A seldom known fact about air conditioners is that not only do they cool your home, but about 25 percent of the work that they do is the removal of humidity from your home. Since the typical outdoor humidity on a hot and sticky day outside is around 65%, we need to remove that humidity from the air in your home when we are cooling it down or your home would feel like a cool damp cave. Actually removing humidity from the air has as much to do with our comfort as cooling it.

The process to remove humidity is pretty simple. If you go by your outside air conditioner when it is running you will feel warm air blowing from it. This is actually the heat it is removing from your home. The air conditioner cools your home by causing your inside A/Coil in your furnace to become very cold. Because it is cold, the A/Coil will sweat like a cold glass of iced tea in the summer. This is the way humidity is removed from the air. The water then runs down the coil and is collected in a drain pan and is then piped to a floor drain nearby or pumped away with a small condensate pump. Usually, a properly sized air conditioner will lower the indoor humidity to around 50 percent or so and to accomplish this the air conditioner must remove almost one gallon of water every hour from the air in your home.

Because so much water is being collected, you should check occasionally around your furnace when the air conditioning has been running for awhile, to make sure its drain system is working properly.

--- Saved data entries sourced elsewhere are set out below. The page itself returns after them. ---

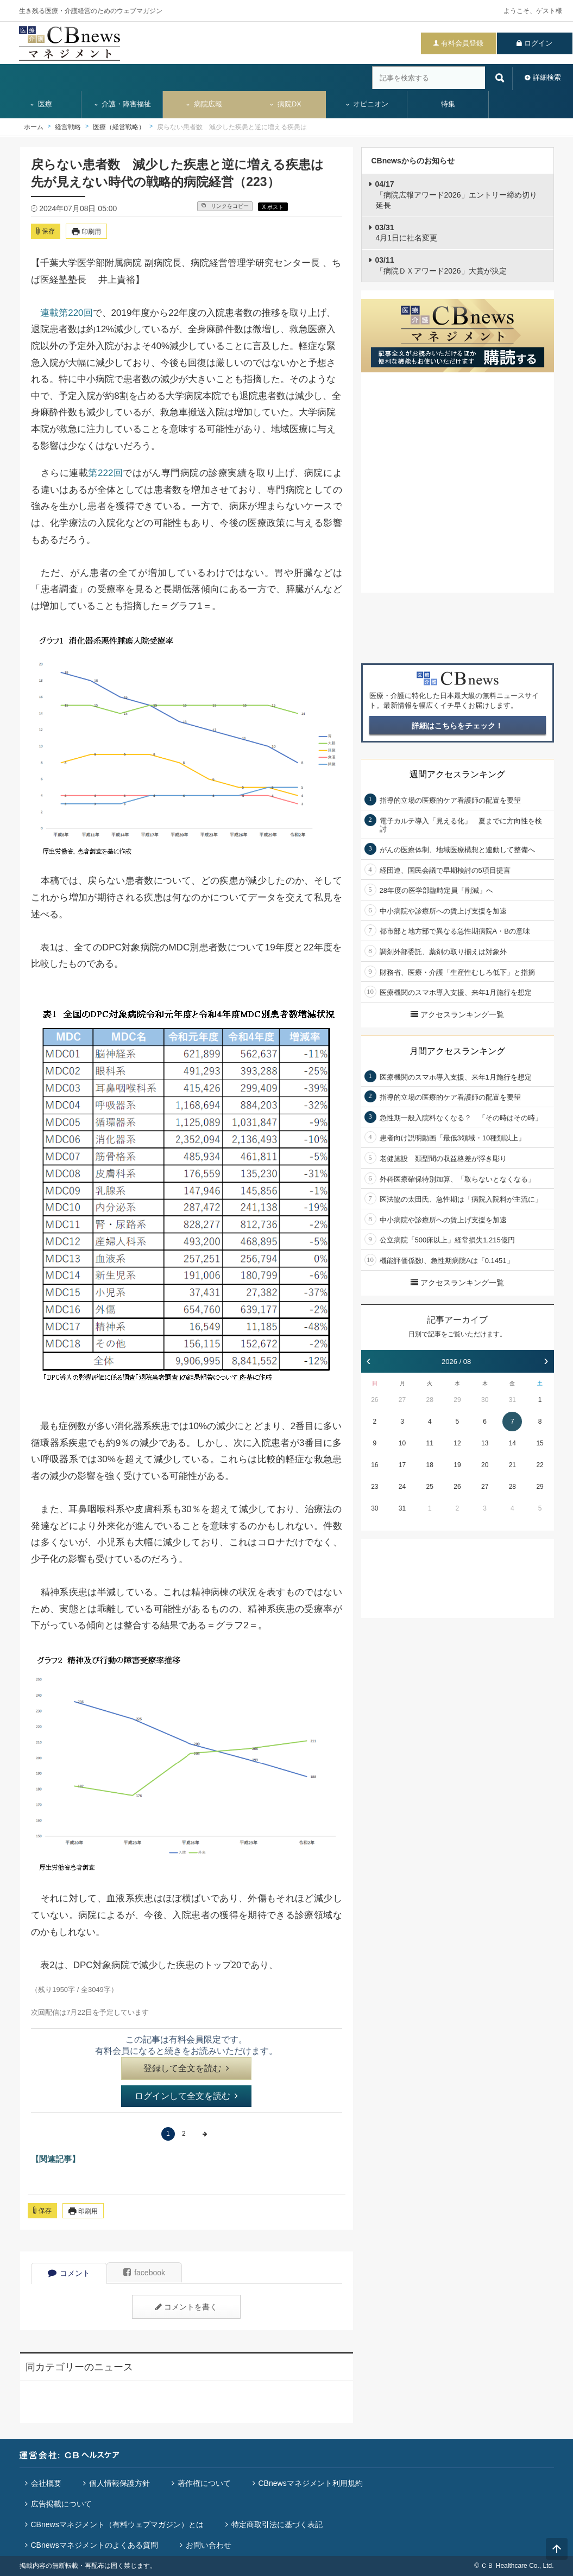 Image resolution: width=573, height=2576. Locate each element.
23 (374, 1486)
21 (512, 1465)
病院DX (285, 104)
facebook (144, 2272)
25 (429, 1486)
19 (457, 1465)
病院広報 (203, 104)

Look carefully, especially near the floor of the furnace and if you see any signs of moisture get it checked ASAP.

Some of the symptoms of water on the floor around your furnace are: A blocked drain, a rusted drain pan, a dirty filter or a non functioning condensate pump. If you see water, get it looked at right away as the water may be damaging the inside components of your furnace. It is usually a good policy to have the drain flushed once a year to prevent this damage. Drain cleaning is part of a yearly maintenance check and if you haven’t had the system cleaned recently, go take a look now and make sure things are dry around the furnace.